Vera Mikhailovna Sotnikova (Вера Михайловна Сотникова, born July 19, 1960) is a Soviet and Russian theater and film actress, TV presenter. Her screen credit include 'Courier', 'Gu-ga', 'Queen Margot', 'Lyudmila', 'A new Life of Masha Solenova' and 'The Eighth District'.

==Biography==
Sotnikova graduated from Moscow Theater Actor's School under Oleg Yefremov.

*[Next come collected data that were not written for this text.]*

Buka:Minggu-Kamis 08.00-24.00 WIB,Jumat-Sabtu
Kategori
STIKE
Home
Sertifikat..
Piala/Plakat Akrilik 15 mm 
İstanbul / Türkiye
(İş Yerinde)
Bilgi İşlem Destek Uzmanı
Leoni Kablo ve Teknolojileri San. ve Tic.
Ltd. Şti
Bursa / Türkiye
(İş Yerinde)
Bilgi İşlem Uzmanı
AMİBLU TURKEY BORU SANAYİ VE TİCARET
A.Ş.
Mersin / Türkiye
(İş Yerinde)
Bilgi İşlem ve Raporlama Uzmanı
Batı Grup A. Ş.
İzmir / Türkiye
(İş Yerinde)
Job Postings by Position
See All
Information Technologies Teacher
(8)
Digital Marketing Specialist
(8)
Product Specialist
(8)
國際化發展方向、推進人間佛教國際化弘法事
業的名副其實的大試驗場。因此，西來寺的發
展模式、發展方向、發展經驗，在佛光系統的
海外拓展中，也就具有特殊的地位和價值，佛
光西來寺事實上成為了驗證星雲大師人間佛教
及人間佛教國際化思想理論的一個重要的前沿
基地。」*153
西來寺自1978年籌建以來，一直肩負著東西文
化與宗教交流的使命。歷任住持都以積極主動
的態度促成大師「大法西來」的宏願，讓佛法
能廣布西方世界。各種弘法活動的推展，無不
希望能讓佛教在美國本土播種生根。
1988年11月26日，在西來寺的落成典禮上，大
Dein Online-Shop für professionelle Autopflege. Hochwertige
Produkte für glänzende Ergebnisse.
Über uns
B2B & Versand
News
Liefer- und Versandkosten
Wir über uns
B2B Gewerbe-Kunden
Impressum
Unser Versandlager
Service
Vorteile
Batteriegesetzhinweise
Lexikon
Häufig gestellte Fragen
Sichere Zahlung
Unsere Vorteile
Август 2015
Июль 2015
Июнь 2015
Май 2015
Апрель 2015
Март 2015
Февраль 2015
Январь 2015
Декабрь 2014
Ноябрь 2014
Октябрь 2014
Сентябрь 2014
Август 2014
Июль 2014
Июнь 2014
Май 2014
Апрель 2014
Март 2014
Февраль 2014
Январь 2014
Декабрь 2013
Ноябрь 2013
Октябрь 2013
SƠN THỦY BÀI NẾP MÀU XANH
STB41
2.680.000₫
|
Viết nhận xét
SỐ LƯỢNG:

After graduating from the Moscow Art Theatre School in 1982, Sotnikova started working as an actress in Moscow Theatre on Malaya Bronnaya from 1984 to 1987, later joining Anatoly Vasiliev's School of Dramatic Art. From 1991 to 1993, she performed at the Mossovet Theatre, and from 1995 to 2004 she worked at the Chekhov Moscow Art Theatre, where her productions included 'Three Sisters', 'Hoffmann', Uncle Vanya', and 'Antigone'.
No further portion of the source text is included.